Ask HN: Where do you get data? - roundsquare

I am interested in playing around with popularity algorithms, graph theory algorithms, trying out some map coloring algorithms, etc...<p>All of these require data though, and I'm not sure where to get it.  So I was wondering if people on HN have good places to get data.
======
byoung2
Usually the governing body that oversees that industry will have tons of data.
In the US, there is a governing body for everything, either a gov't
department, or a similar organization.
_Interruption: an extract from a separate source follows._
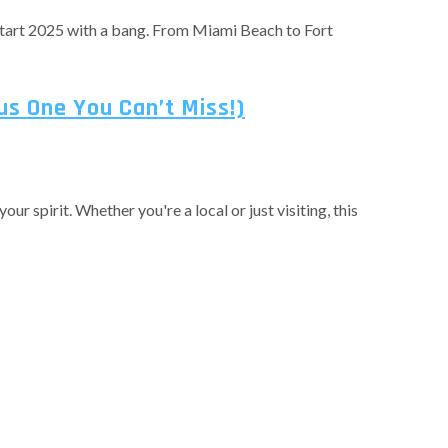
o start 2025 with a bang. From Miami Beach to Fort
us One You Can’t Miss!)
r spirit. Whether you're a local or just visiting, this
I'm not sure what type of data you
need, but here's where I have gotten data to work with:

Population data - US Census (<http://www.census.gov/main/www/access.html>)
Food data - USDA (<http://www.ars.usda.gov/Services/docs.htm?docid=8964>) SAT
stats - College Board ([http://professionals.collegeboard.com/data-reports-
research/...](http://professionals.collegeboard.com/data-reports-
research/sat))

I could go on and on...try a search for {subject} statistics and you should
get some ideas

------
Travis
Amazon offers public datasets at <http://aws.amazon.com/publicdatasets/>

They include census data, as well as a dump of freebase's data (which mirrors
things like wikipedia). They also have some genome data.

------
antdaddy
This is a good place to start: <http://theinfo.org/get/data>

------
jacquesm
I treat the www as one giant database...

The nice thing about that is that it is all real world data, so quite messy.
That gives you a good grip on what it takes to massage data before it becomes
usable, and it also gives you some control over the level of abstraction.

------
yalurker
I asked a similar question here recently and got a number of valuable links,
see thread here:

<http://news.ycombinator.com/item?id=764982>

------
kellyjoseph
Try <http://infochimps.org/>

------
roundsquare
Wow... boatloads of data. Thanks all!